### Data shown

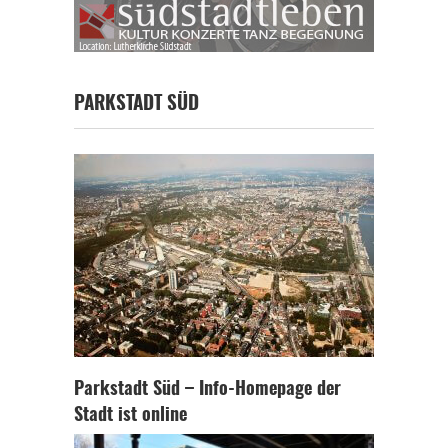
PARKSTADT SÜD
Parkstadt Süd – Info-Homepage der
Stadt ist online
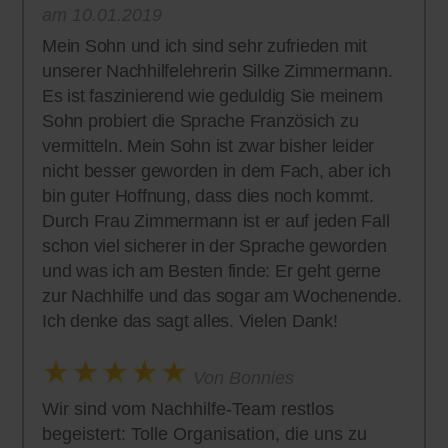
am 10.01.2019
Mein Sohn und ich sind sehr zufrieden mit
unserer Nachhilfelehrerin Silke Zimmermann.
Es ist faszinierend wie geduldig Sie meinem
Sohn probiert die Sprache Französich zu
vermitteln. Mein Sohn ist zwar bisher leider
nicht besser geworden in dem Fach, aber ich
bin guter Hoffnung, dass dies noch kommt.
Durch Frau Zimmermann ist er auf jeden Fall
schon viel sicherer in der Sprache geworden
und was ich am Besten finde: Er geht gerne
zur Nachhilfe und das sogar am Wochenende.
Ich denke das sagt alles. Vielen Dank!
Von Bonnies
Wir sind vom Nachhilfe-Team restlos
begeistert: Tolle Organisation, die uns zu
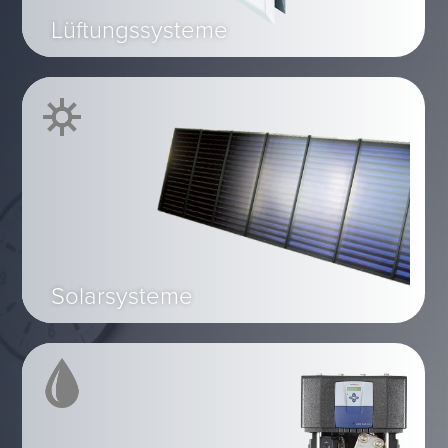
Lüftungssysteme
Solarsysteme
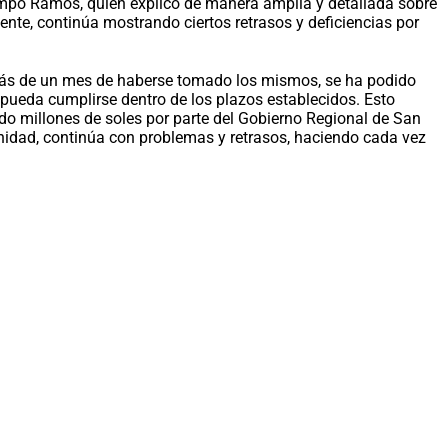
campo Ramos, quien explicó de manera amplia y detallada sobre
nte, continúa mostrando ciertos retrasos y deficiencias por
e más de un mes de haberse tomado los mismos, se ha podido
pueda cumplirse dentro de los plazos establecidos. Esto
do millones de soles por parte del Gobierno Regional de San
unidad, continúa con problemas y retrasos, haciendo cada vez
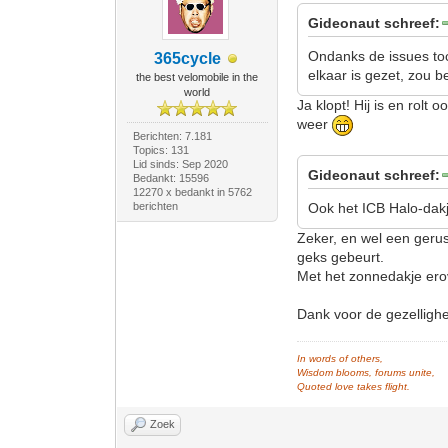
Gideonaut schreef:
Ondanks de issues toch
365cycle
elkaar is gezet, zou b
the best velomobile in the
world
Ja klopt! Hij is en rolt
weer
Berichten: 7.181
Topics: 131
Lid sinds: Sep 2020
Gideonaut schreef:
Bedankt: 15596
12270 x bedankt in 5762
berichten
Ook het ICB Halo-dakj
Zeker, en wel een gerust
geks gebeurt.
Met het zonnedakje ero
Dank voor de gezelligh
In words of others,
Wisdom blooms, forums unite,
Quoted love takes flight.
Zoek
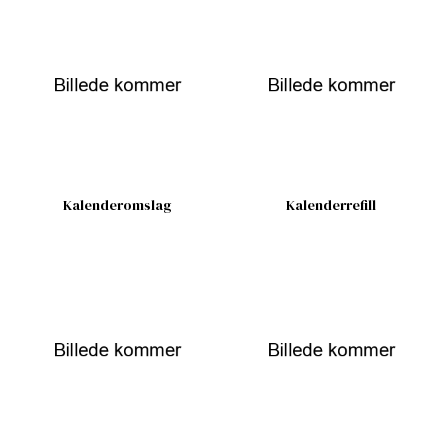
Kalenderomslag
Kalenderrefill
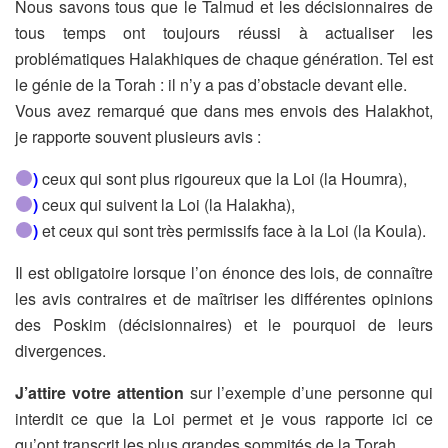
Nous savons tous que le Talmud et les décisionnaires de
tous temps ont toujours réussi à actualiser les
problématiques Halakhiques de chaque génération. Tel est
le génie de la Torah : il n’y a pas d’obstacle devant elle.
Vous avez remarqué que dans mes envois des Halakhot,
je rapporte souvent plusieurs avis :
)
ceux qui sont plus rigoureux que la Loi (la Houmra),
)
ceux qui suivent la Loi (la Halakha),
)
et ceux qui sont très permissifs face à la Loi (la Koula).
Il est obligatoire lorsque l’on énonce des lois, de connaître
les avis contraires et de maîtriser les différentes opinions
des Poskim (décisionnaires) et le pourquoi de leurs
divergences.
J’attire votre attention
sur l’exemple d’une personne qui
interdit ce que la Loi permet et je vous rapporte ici ce
qu’ont transcrit les plus grandes sommités de la Torah.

######

◆ Exercise requirements ◆
Return only the lines running from the top of the data to the line that holds "nicht besser geworden in dem Fach, aber ich". Include both of those lines, but skip the pictures.

◆ Response ◆
PARKSTADT SÜD
Parkstadt Süd – Info-Homepage der
Stadt ist online
am 10.01.2019
Mein Sohn und ich sind sehr zufrieden mit
unserer Nachhilfelehrerin Silke Zimmermann.
Es ist faszinierend wie geduldig Sie meinem
Sohn probiert die Sprache Französich zu
vermitteln. Mein Sohn ist zwar bisher leider
nicht besser geworden in dem Fach, aber ich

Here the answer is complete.